_Data shown_
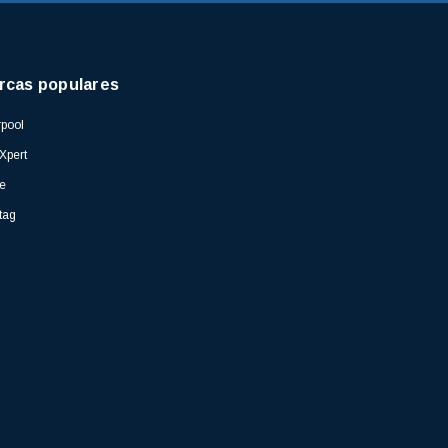
rcas populares
pool
Xpert
e
tag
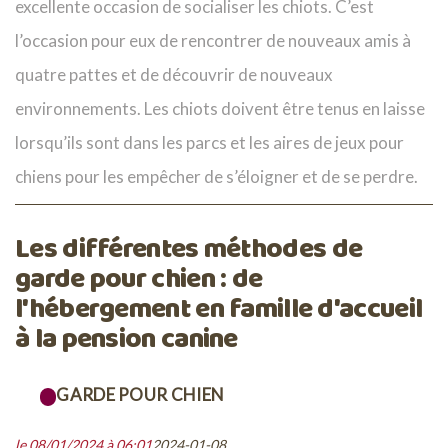
excellente occasion de socialiser les chiots. C’est
l’occasion pour eux de rencontrer de nouveaux amis à
quatre pattes et de découvrir de nouveaux
environnements. Les chiots doivent être tenus en laisse
lorsqu’ils sont dans les parcs et les aires de jeux pour
chiens pour les empêcher de s’éloigner et de se perdre.
Les différentes méthodes de
garde pour chien : de
l'hébergement en famille d'accueil
à la pension canine
GARDE POUR CHIEN
le 08/01/2024 à 06:01
2024-01-08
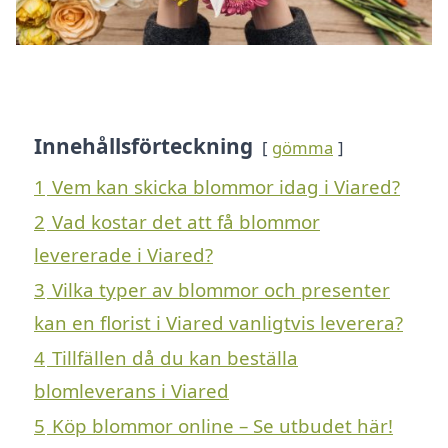
Innehållsförteckning
gömma
1
Vem kan skicka blommor idag i Viared?
2
Vad kostar det att få blommor
levererade i Viared?
3
Vilka typer av blommor och presenter
kan en florist i Viared vanligtvis leverera?
4
Tillfällen då du kan beställa
blomleverans i Viared
5
Köp blommor online – Se utbudet här!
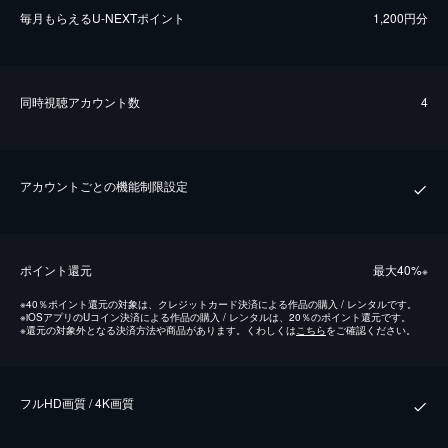
毎⽉もらえるU-NEXTポイント
1,200円分
同時視聴アカウント数
4
アカウントごとの機能制限設定
ポイント還元
最⼤40%
※
※
40％ポイント還元の対象は、クレジットカード決済による作品の購入 / レンタルです。
※
iOSアプリのUコイン決済による作品の購入 / レンタルは、20％のポイント還元です。
※
還元の対象外となる決済方法や商品があります。くわしくは
こちら
をご確認ください。
フルHD画質 / 4K画質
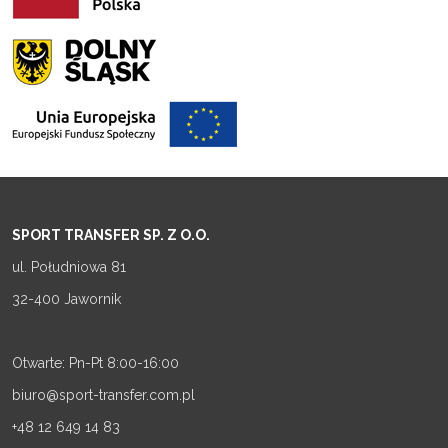
SPORT TRANSFER SP. Z O.O.
ul. Południowa 81
32-400 Jawornik
Otwarte: Pn-Pt 8:00-16:00
biuro@sport-transfer.com.pl
+48 12 649 14 83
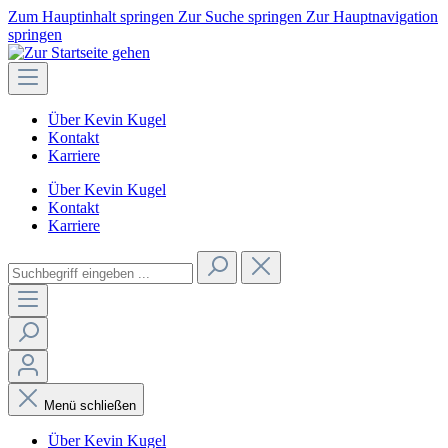
Zum Hauptinhalt springen
Zur Suche springen
Zur Hauptnavigation
springen
Über Kevin Kugel
Kontakt
Karriere
Über Kevin Kugel
Kontakt
Karriere
Menü schließen
Über Kevin Kugel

_Activity_
The last line of the entries marks the end, and the line with "SPORT TRANSFER SP. Z O.O." marks the start. Output exactly those two lines and every line between them, nothing else, with the pictures left out.

_Answer box_
SPORT TRANSFER SP. Z O.O.
ul. Południowa 81
32-400 Jawornik
Otwarte: Pn-Pt 8:00-16:00
biuro@sport-transfer.com.pl
+48 12 649 14 83
Zum Hauptinhalt springen
Zur Suche springen
Zur Hauptnavigation
springen
Über Kevin Kugel
Kontakt
Karriere
Über Kevin Kugel
Kontakt
Karriere
Menü schließen
Über Kevin Kugel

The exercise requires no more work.